Confluence Ballroom C (The Westin Denver Downtown)
Denver Water’s long-term planning indicates the need to develop additional water supplies. Uncertainties such as climate change and population growth could present scenarios with serious challenges to meeting future water needs for our customers. To address these scenarios Denver Water is investigating new types of potential supplies, including aquifer storage and recovery, or ASR. Denver Water is conducting a pilot project to evaluate whether ASR using the Denver Basin aquifers is a technically and economically feasible method to increase water supplies. Denver Water could benefit from ASR if it were able to store water in the aquifers during wet years and recover the water to help meet demands in dry years. To access the aquifers, wells would be drilled into the Denver Basin throughout Denver and connected to the potable water distribution system. Along the Front Range region of Colorado, several utilities have employed, with varying degrees of success, ASR within the Denver Basin. Within the City and County of Denver, there are relatively few Denver Basin wells; so data on the formations and their productivity is limited.
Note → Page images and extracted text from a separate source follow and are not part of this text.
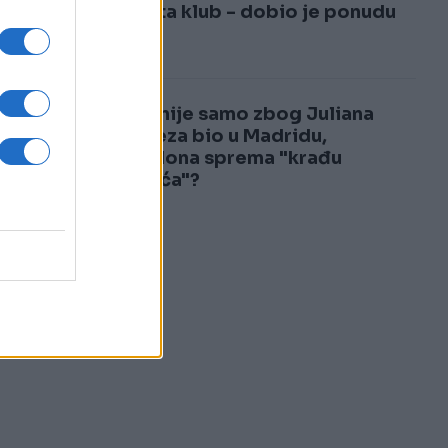
3
napušta klub - dobio je ponudu
je
života
4
Deco nije samo zbog Juliana
Alvareza bio u Madridu,
Barcelona sprema "krađu
stoljeća"?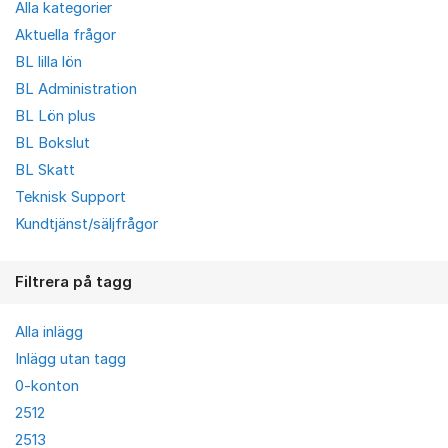
Alla kategorier
Aktuella frågor
BL lilla lön
BL Administration
BL Lön plus
BL Bokslut
BL Skatt
Teknisk Support
Kundtjänst/säljfrågor
Filtrera på tagg
Alla inlägg
Inlägg utan tagg
0-konton
2512
2513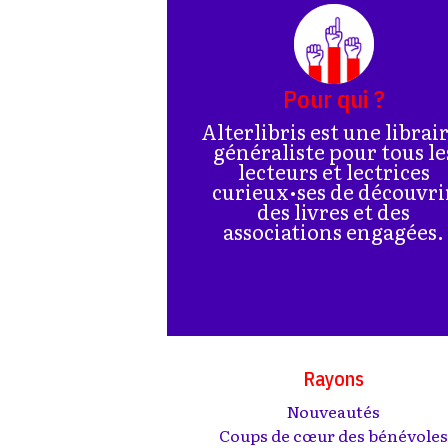
Pour qui ?
Alterlibris est une librai
généraliste pour tous le
lecteurs et lectrices
curieux•ses de découvri
des livres et des
associations engagées.
Rayons
Nouveautés
Coups de cœur des bénévole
In 2015, Denver Water drilled four exploratory boreholes within Denver to help fill hydrogeologic data gaps. Standard geophysical logging was conducted in the boreholes as well as nuclear magnetic resonance (NMR) logging. Used for many years in the oil exploration industry, NMR logging technology has only recently been adapted for use in groundwater resources investigations. An analysis of potential aquifer productivity was performed using the logging data gathered from the four boreholes along with data from operating Denver Basin wells. Findings of the analysis will be used to help identify a site for an ASR pilot well facility, which will be operated to further evaluate the viability of ASR for Denver Water.